Have Insurance Companies Lost Their Way: Who is Really Protected?

One might suspect that a Chicago medical malpractice lawyer would spend most of their education time learning the ins and out of the civil justice system while focus specifically on understanding the more common forms of medical malpractice-delving into the medical side of the issues. Of course understanding the procedural aspects of our legal system and close familiarity with certain medical issues is essential in the field. However, a third factor exists in virtually all Illinois medical malpractice cases-and most civil law cases generally-the complexities of insurance.

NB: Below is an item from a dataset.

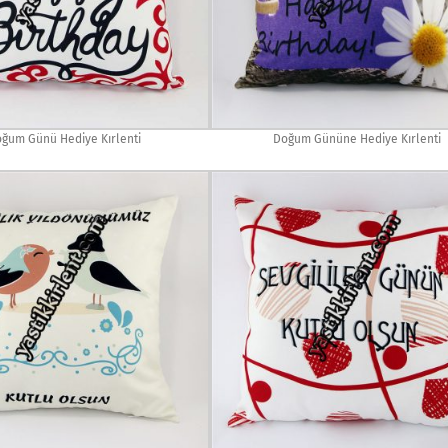
ğum Günü Hediye Kırlenti
Doğum Gününe Hediye Kırlenti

The truth is that insurance is at the heart of these issues, because the payment or non-payment of certain claims are often made by those at insurance companies. These companies are intimately involved in these Illinois medical malpractice legal proceedings from the very beginning. Far from being an entity that stands to the side and then provides payment per terms of its agreement after the fact, these entities delve into the details of the case, going well beyond their assumed role of general safety-net for those in certain situations.

Considering the role played by insurance companies in these affairs, our Illinois medical malpractice attorneys were interested to read a new article at The Atlantic. The story discussed the history of insurance generally, pointing out how today’s modern-day counterparts may be able to take a lesson or two from older traditions.

One company, Liberty Mutual, was used as an example. The company’s origins can be traced back over one hundred years-when factory workers were in desperate need of protection in case they were struck with the not-unlikely tragedy of a work injury. At that time, only about one in fifteen injured workers receive fair compensation from their employer. That is why, via hard-fought political wins, the organized labor movement was able to overhaul to worker’s compensation system state-by-state to provide support for those harms faced by ordinary workers. As part of that effort the Massachusetts Employers Insurance Association was formed-today that company is Liberty Mutual.

In other words, the company began as an entity to help ordinary workers. Has the primary focus on helping those in need remained over the centuries? Not quite.

The article explains that now, instead of being a mutual effort of ordinary workers helping one another, the company is beholden to a small group of executives to make decisions-not surprisingly-in their own best interests. This is almost undeniable. After all, how on earth is it possible to justify the fact that its current CEO received almost $200 million in pay over the last four years alone? The company clearly has different goals than those upon which it was founded.

It is about time companies took a harder look at the past and the underlying spirit of insurance.

The modern version of insurance is rooted in England in the early 18th century. It was then that Daniel Defoe endorsed the idea of the modern day insurance, calling it “a Number of People entring into a Mutual Compact to Help one another, in case any Disaster of Distress fall upon them.”

Insurance was supposed to be able helping those involved in times of need-not trying to avoid payouts as much as possible, making policymakers jump through hoops, and striving to increased profits for the executives at the top.